Palestine Solidarity Systemically Targeted in Britain, Data Shows
Doxing, threats, censorship and even physical assaults.
by Joshua Carroll
26 February 2026
Opponents of Israel’s genocide in Gaza have faced intensive and systemic repression at all levels of British society, a new index by legal experts has found, with arrests, threats, sackings, harassment, censorship and even physical violence playing a role in the crackdown.
Experts at the European Legal Support Center (ELSC) have verified 964 cases of pro-Palestinian voices being targeted since 2019, with cases spiking after Israel launched its war of annihilation against Gaza in October 2023.
The index of repression includes: 111 cases of harassment, violence, doxing or surveillance;130 cases of arrests or intervention by law enforcement; 41 cases of protests or events being cancelled or establishments refusing services and 217 cases of legal threats or threats to employment or funding.
“These incidents, it is critical to note, represent the tip of the iceberg,” the index’s authors said, adding that “students, precarious workers, migrants, and racialised communities” were the most likely to be targeted.
The ELSC, which gives legal assistance to people targeted for their pro-Palestine views, said the index is the first publicly accessible database of its kind in the UK.
Many of the cases it highlights depend on spurious claims of antisemitism and on weaponising anti-terror legislation to repress free speech, the ELSC said.
The index details 261 instances of people suffering censorship or disinformation and smears, which ELSC said often originated from pro-Israel blogs and the rightwing media.
The index does not individually list the roughly 2,700 people arrested for expressing support for the banned direct action group Palestine Action, but instead includes them as a single case study.
Among those leading the crackdown, according to the index, police and security personnel were the most active, listed in 220 incidents. Educational institutions, involved in 192 incidents, were listed as the second most common alleged culprits.
“Headteachers have forcibly removed keffiyehs from pupils and universities have confiscated Palestine flags,” the index’s authors said.
Pro-Israel advocacy and ‘lawfare’ groups were in third place among those allegedly enforcing repression, having been involved in 141 incidents, while journalists and media actors were involved in 113 incidents, according to the authors.
In one case, Arsenal kit manager Mark Bonnick was sacked by the club after he posted on X criticising Israel and was subsequently accused of antisemitism by pro-Zionism accounts, allegations that several media outlets repeated.
The Football Association privately told Arsenal that Bonnick had not breached any of the governing body’s rules, Novara Media reported last week, but the club fired him anyway.
In other cases, NHS trusts and private companies ordered staff to remove ‘Free Palestine’ badges and security guards were accused of physically assaulting and verbally harassing activists.
The index authors also accused several newspapers of publishing smears against activists.

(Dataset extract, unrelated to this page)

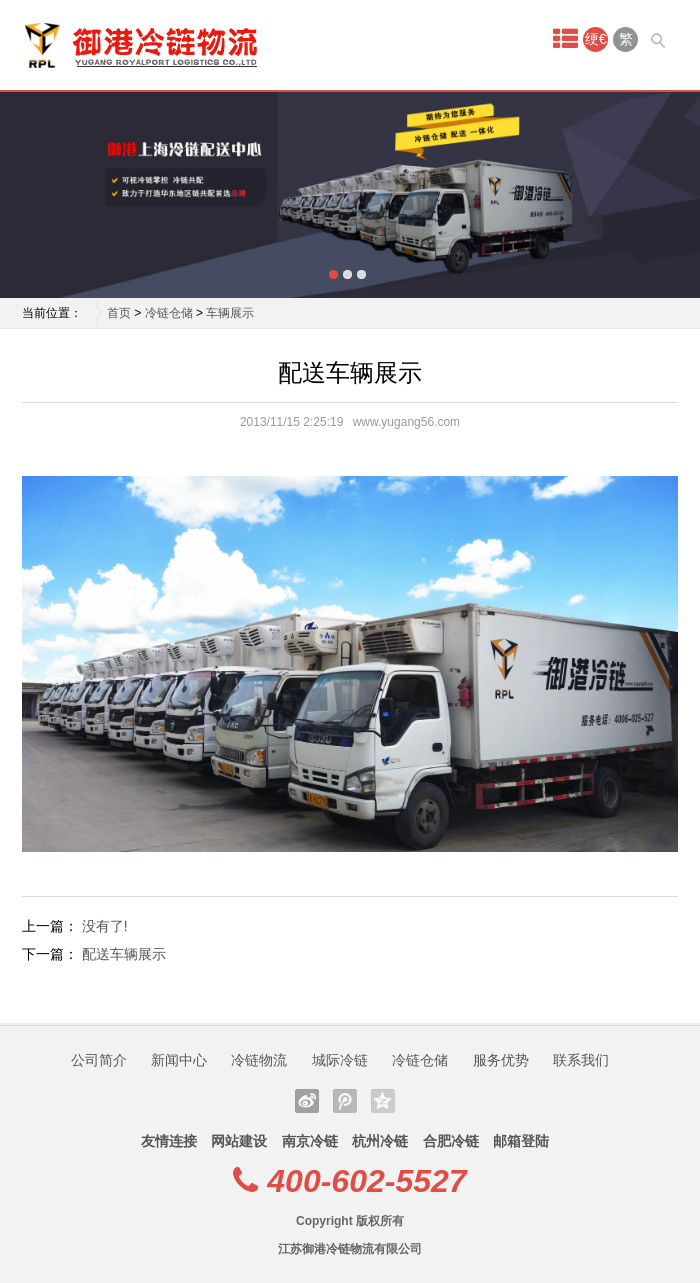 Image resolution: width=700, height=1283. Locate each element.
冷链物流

The ELSC report also highlighted some “key successes where the movement has pushed back” against repression. They include the case of two activists who had their convictions overturned after being found guilty of harassing Welsh Labour party MP Alex Davies-Jones in June last year.

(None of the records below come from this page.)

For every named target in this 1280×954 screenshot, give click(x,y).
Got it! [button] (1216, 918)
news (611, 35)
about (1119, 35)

Ayeshah Behit and Hida Ahmed filmed themselves in 2024 asking the MP why she had abstained on a vote to support a ceasefire in Gaza. In the clip, Jones denies abstating, but the video then cuts to a screen recording of someone searching her voting record on a tool on the BBC’s website, which displays the words “did not vote” under her name.
Davies-Jones said she was out of the country at the time of the vote.

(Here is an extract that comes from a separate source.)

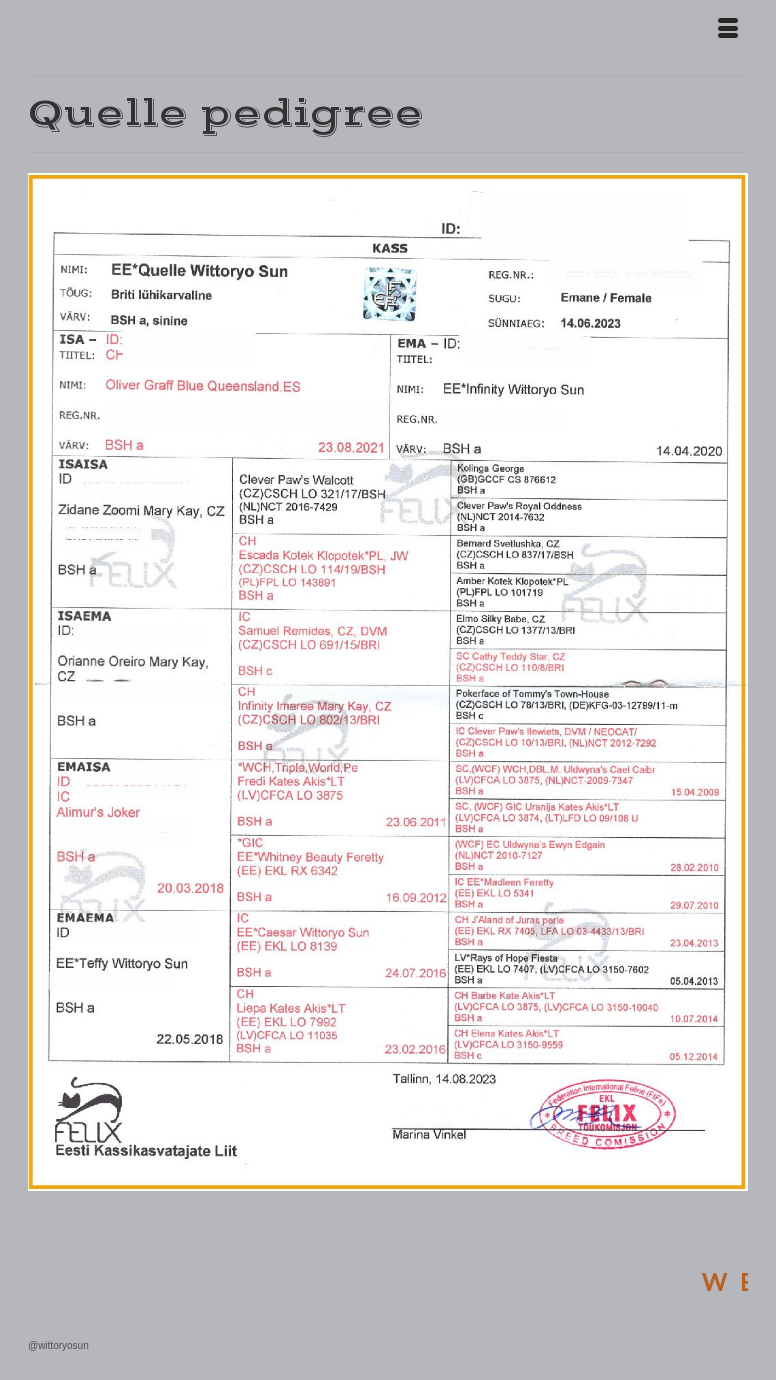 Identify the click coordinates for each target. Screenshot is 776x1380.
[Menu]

Behit and Ahmed told Novara Media last year that they were subjected to traumatising police raids after filming the clip and “silenced” as part of their bail conditions.
In another case highlighted in the index, a Warwick University student was arrested after holding a sign at a campus protest in November 2023 comparing Israel to Nazi Germany.
The student was accused of “racial aggravation against the Jewish community”, but police dropped the charges in January 2024 after the ELSC stepped in. The university later confirmed it would not continue disciplinary action.
The ELSC also highlighted the recent jury acquittals of members of the Filton 24, who were facing severe prison sentences on aggravated burglary charges after allegedly breaking into a facility owned by Elbit Systems, Israel’s largest weapons firm. The defendants are still facing other allegations.
“These outcomes demonstrate that juries, drawn from the public, can and do reject the state’s framing of Palestine solidarity activism as criminality,” the report said.
Joshua Carroll is a writer and journalist.